L’envolée des prix de l’immobilier, le coronavirus, les taux d’emprunt exceptionnellement bas... Dans un secteur aussi complexe que le marché de l’immobilier luxembourgeois, RTL 5minutes tente de vous aider à y voir plus clair. Nous avons échangé avec Vincent Quillé, managing director chez Nexfin, un courtier en prêt immobilier, pour évoquer le marché luxembourgeois et les conditions d’emprunt. Après avoir évoqué les effets de la crise sur les futurs propriétaires, voici la suite de notre entretien, dans lequel nous abordons les spécificités et les difficultés d’accès au marché immobilier.
Question: M. Quillé, constatez-vous une évolution des profils? Y a-t-il plus de difficultés pour certains?
Réponse: “Acheter seul à Luxembourg, aujourd’hui, c’est extrêmement dur. Même si on a un bon revenu. Parce que même un appartement avec une chambre, c’est très cher. Donc oui, c’est difficile. En fait, je trouve que c’est difficile de pénétrer le marché. Il est clair que quand on est primo-accédant, c’est dur. Si on est deux, c’est plus facile mais ça reste compliqué.

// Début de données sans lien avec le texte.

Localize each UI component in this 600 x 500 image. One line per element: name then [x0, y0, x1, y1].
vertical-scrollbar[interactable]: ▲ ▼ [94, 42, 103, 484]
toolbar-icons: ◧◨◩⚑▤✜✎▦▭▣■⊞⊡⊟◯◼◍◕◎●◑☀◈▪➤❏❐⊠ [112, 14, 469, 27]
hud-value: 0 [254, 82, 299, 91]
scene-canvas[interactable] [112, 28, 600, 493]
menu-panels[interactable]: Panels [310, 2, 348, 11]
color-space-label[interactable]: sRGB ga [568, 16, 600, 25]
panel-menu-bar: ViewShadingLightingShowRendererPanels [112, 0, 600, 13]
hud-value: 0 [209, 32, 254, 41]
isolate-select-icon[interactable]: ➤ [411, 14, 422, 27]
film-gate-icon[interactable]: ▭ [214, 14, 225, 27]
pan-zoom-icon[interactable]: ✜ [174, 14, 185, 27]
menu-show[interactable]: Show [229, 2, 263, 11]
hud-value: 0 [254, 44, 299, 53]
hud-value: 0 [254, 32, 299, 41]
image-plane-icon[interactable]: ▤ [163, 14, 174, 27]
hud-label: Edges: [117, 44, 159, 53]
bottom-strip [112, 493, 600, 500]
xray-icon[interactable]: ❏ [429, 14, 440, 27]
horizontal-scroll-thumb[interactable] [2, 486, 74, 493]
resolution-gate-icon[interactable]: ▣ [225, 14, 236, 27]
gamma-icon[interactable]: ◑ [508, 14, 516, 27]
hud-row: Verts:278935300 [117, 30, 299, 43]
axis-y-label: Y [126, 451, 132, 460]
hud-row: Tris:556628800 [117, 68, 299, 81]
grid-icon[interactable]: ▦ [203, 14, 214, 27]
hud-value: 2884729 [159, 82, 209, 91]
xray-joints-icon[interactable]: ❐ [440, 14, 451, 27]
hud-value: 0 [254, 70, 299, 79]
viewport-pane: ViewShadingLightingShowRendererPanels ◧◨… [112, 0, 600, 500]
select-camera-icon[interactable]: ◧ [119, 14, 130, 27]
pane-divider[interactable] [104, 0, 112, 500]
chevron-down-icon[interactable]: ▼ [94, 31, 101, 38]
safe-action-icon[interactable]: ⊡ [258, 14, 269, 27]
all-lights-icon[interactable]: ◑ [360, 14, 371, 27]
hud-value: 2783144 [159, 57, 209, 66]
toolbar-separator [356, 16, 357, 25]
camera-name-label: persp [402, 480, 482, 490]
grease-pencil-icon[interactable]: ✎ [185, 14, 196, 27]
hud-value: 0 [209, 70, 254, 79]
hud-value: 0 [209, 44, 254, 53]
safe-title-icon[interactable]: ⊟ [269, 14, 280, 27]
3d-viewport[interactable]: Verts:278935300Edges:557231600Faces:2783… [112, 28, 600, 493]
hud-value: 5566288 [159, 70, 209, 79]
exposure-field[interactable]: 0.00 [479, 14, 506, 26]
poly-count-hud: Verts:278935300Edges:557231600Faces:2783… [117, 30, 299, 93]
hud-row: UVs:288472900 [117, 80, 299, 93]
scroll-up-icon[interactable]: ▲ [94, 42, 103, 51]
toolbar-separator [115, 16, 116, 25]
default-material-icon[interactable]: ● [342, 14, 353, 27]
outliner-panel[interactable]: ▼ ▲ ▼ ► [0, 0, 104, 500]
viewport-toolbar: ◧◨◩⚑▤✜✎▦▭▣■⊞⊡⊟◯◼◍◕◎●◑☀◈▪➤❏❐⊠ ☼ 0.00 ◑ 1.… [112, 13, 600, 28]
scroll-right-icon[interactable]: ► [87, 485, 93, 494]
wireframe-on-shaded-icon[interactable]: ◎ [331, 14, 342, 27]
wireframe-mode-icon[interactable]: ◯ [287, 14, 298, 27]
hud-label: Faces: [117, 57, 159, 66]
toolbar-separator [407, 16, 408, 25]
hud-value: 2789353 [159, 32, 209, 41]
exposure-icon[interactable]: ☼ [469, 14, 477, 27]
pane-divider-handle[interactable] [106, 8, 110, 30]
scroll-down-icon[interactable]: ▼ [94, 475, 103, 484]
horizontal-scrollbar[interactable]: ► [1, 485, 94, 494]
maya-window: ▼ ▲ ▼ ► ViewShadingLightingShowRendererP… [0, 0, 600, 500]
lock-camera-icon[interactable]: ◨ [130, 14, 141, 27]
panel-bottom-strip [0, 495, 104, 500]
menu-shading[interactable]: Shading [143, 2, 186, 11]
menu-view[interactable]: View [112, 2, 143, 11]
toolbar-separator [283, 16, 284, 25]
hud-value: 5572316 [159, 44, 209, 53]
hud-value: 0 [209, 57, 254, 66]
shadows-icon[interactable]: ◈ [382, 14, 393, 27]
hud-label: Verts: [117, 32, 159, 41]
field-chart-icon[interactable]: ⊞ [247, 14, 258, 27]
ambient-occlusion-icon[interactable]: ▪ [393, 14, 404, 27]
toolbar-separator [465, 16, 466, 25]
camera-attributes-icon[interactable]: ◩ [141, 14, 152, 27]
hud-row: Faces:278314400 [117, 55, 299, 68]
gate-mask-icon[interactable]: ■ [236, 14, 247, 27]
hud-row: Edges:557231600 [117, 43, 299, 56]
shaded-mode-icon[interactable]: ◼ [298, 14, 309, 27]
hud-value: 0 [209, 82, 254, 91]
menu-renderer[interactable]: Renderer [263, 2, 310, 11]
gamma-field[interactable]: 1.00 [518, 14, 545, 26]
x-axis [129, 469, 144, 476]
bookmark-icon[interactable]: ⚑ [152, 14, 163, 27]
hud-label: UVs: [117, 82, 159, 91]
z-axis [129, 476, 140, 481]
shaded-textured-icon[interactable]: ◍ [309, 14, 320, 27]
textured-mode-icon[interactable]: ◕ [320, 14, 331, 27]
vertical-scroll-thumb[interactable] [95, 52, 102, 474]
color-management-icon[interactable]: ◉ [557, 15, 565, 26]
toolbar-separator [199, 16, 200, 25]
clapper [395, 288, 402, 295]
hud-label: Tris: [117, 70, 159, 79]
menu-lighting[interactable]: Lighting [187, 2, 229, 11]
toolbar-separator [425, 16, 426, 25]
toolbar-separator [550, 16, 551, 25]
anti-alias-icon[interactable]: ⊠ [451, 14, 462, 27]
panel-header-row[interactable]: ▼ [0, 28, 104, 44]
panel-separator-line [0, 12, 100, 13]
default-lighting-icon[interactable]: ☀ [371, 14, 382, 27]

En revanche, les résidents qui étaient déjà positionnés sur un bien, qui ont fait une grosse plus-value sur ces dernières années, peuvent s’engager sur une maison, un grand appartement... Ce que ne pourraient pas faire des primo-accédants. Le marché immobilier a un peu joué en leur défaveur mais est plus favorable à ceux déjà positionnés sur un bien.”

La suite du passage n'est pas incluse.